Step 1 – Set the Access Model

The first thing to do is set the Access Model on the server. After installing MOSS in a farm with multiple servers, the access model is default set to ‘Trusted subsystem’. This has to be set to ‘Delegation’. To do this you have to run these STSADM commands:

• stsadm -o set-ecssecurity -ssp SharedServices1 -accessmodel delegation
• stsadm -o execadmsvcjobs

In the first command, ‘SharedServices1’ is the name of my Shared Services provider.

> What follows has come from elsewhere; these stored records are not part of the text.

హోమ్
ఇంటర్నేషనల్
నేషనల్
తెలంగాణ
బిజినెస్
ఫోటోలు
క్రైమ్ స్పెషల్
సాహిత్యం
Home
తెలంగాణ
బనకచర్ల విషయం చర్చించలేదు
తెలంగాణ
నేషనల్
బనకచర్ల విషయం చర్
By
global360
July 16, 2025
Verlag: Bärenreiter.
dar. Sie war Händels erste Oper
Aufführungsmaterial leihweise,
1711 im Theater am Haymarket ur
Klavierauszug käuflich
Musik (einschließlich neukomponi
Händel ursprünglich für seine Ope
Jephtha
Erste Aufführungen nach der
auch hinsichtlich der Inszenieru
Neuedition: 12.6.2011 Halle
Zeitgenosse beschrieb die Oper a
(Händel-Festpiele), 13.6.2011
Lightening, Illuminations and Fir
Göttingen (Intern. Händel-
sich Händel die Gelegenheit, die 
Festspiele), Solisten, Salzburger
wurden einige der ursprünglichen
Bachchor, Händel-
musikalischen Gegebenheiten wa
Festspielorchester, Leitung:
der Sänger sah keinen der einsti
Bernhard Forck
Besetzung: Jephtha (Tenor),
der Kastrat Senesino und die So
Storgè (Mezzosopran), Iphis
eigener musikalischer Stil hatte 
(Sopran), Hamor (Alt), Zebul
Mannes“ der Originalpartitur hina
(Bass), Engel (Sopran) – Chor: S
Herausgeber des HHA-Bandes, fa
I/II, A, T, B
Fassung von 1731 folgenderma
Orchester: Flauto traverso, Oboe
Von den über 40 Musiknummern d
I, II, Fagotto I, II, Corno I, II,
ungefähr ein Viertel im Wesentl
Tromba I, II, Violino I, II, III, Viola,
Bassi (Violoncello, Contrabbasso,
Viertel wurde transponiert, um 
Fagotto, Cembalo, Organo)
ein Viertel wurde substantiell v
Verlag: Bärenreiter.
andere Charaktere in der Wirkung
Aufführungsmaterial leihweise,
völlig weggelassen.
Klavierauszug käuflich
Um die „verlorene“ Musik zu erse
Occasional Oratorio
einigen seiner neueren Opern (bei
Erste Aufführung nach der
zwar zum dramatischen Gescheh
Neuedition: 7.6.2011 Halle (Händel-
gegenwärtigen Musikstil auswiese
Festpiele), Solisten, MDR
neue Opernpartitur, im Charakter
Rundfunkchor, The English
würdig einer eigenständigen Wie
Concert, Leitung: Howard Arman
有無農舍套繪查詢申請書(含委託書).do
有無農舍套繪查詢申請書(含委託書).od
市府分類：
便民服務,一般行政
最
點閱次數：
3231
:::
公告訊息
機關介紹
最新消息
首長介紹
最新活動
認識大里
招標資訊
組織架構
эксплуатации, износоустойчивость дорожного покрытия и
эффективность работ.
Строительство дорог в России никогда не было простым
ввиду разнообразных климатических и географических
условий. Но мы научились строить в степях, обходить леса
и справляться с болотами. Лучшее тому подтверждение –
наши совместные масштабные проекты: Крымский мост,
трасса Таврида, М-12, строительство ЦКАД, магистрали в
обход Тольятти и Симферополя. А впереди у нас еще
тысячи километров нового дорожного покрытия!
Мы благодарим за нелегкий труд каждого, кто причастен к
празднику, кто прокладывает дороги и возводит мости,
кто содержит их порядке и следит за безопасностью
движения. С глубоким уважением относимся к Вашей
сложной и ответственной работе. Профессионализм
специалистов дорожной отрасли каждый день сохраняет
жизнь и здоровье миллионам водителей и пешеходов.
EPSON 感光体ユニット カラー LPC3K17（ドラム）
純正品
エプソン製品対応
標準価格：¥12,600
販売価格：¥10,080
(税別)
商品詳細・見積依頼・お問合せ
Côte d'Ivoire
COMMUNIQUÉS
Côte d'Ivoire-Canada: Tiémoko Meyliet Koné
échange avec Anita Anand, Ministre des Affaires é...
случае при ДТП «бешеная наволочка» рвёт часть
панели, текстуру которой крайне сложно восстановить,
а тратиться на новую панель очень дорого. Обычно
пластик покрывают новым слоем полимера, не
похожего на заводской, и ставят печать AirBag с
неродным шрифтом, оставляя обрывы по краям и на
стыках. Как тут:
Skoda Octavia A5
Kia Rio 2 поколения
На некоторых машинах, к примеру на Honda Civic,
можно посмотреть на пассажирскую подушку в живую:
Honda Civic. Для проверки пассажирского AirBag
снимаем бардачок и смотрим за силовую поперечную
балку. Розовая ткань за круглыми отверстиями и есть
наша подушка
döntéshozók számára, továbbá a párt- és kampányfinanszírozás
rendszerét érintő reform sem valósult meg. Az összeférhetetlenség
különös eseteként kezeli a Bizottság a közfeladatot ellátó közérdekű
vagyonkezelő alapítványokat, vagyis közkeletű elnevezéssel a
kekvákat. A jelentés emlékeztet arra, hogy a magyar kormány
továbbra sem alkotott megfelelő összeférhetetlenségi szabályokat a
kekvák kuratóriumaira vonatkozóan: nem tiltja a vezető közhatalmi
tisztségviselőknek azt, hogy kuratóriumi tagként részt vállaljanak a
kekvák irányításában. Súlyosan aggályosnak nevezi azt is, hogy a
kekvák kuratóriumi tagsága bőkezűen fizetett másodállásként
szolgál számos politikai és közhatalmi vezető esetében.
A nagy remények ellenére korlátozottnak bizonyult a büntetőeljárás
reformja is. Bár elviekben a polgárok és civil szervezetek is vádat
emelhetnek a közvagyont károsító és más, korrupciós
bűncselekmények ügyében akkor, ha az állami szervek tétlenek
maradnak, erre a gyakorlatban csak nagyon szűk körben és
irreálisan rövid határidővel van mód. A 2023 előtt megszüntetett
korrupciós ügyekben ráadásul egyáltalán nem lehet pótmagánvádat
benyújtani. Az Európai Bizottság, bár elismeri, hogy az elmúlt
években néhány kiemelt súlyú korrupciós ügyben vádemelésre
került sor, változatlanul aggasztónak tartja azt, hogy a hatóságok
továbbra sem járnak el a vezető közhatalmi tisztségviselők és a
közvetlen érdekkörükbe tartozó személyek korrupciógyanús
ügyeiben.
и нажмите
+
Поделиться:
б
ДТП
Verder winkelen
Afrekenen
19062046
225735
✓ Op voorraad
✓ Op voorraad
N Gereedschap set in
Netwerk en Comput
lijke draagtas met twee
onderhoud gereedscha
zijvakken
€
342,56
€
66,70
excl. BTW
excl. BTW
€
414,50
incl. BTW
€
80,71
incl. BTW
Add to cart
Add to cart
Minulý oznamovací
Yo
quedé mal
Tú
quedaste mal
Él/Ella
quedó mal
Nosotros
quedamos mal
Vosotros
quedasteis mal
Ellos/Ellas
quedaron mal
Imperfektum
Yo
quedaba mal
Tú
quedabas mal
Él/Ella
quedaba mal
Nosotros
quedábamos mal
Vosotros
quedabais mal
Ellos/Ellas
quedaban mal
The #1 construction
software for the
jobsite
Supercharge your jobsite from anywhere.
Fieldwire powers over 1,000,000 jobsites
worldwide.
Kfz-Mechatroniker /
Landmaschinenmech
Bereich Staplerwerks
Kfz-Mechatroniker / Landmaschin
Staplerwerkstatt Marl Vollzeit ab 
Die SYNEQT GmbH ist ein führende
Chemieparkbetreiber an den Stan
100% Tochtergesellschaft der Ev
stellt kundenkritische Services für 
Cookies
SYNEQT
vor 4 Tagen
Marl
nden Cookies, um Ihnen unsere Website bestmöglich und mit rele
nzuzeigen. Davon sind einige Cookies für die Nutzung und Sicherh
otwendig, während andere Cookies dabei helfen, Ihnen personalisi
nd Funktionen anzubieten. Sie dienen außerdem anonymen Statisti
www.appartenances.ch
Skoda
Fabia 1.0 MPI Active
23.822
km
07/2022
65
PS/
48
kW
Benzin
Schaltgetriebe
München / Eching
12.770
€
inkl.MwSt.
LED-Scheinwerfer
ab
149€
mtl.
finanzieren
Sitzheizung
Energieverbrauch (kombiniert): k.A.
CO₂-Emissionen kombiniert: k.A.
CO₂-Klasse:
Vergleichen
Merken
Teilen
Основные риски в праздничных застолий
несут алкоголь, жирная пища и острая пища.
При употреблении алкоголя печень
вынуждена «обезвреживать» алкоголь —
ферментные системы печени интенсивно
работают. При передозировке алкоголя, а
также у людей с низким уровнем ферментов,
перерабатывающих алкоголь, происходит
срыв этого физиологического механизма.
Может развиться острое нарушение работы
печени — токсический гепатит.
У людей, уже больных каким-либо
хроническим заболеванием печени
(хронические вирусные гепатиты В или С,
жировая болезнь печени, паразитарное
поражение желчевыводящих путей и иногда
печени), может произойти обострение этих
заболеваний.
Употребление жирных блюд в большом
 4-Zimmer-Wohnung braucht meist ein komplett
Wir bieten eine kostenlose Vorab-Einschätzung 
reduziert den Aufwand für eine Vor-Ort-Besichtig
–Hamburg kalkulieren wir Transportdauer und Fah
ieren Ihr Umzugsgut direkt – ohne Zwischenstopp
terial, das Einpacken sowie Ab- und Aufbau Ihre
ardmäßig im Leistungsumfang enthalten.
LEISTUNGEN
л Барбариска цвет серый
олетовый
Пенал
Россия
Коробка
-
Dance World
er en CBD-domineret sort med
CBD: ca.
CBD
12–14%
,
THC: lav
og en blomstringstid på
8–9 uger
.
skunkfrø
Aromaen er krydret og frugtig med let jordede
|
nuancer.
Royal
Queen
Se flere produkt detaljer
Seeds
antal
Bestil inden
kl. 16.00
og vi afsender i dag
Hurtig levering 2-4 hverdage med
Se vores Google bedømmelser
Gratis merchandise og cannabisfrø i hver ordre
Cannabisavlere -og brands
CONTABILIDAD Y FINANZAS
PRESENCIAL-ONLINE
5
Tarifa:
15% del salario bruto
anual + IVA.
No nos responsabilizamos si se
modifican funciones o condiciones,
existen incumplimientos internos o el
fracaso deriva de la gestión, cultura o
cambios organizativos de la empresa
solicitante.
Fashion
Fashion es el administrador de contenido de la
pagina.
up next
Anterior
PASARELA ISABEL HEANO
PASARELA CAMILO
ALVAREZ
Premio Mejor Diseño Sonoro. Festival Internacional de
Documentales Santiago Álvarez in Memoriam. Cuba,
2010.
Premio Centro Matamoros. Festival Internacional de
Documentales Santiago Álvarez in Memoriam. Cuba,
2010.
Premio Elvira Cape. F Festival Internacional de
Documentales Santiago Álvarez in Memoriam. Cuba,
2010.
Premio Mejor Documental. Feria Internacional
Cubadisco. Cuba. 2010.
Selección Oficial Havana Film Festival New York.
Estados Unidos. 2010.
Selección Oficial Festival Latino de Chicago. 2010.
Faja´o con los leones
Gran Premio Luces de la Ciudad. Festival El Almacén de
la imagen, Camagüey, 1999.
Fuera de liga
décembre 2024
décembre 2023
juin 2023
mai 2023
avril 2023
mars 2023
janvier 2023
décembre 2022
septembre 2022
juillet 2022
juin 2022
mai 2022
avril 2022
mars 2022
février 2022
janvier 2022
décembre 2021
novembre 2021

Step 2 – Create a Data Connection Library

A Data Connection Library is a special type of document library that can hold ODC files. These are the data connection files that you use in your Excel sheets to connect to external data sources. Go to your SharePoint site and create a Data Connection Library (DCL) where you want it to be.
     

After creating the DCL, you need to trust it. By doing this, you tell SharePoint the the ODC files in this library are safe and can be used to get data from external data sources. To do this, go to the admin site for your shared services provider, and select ‘Trusted data connection libraries’ in the ‘Excel services settings’ section. Click ‘Add Trusted Data Connection Library’and enter the url to the DCL you just created.

Step 3 – Create a document library

Anywhere in your SharePoint site, create a document library that you will use to publish you Excel sheets to. After creating this library, you have to tell Excel Services that it can trust this location for loading excel sheets. Navigate to the Shared Services admin site and select ‘Trusted file locations’ in the ‘Excel services settings’ section. Click ‘Add Trusted File Location’ and enter the url to the document library you just created.

In the External Data section on the same page, make sure that you set the setting ‘Allow External Data’ to ‘Trusted Data Connection Libraries only’.

    

Step 4 – switch your web application to Kerberos authentication

• Start the Central Administration and navigate to the Application Management tab.
• In the ‘Application Security’ section, click ‘Authentication Providers’. Make sure that the web application of your site is selected in the dropdown on the topright of the page.
• Click on the ‘’Default’’zone.
• Change the IIS Authentication Settings from ‘NTLM’ to ‘Negotiate (Kerberos)’.
      
• Reset IIS
• Log off your client and log back on again

At this stage all server are ready for us to test the solution, which we will do in the next (and last) post.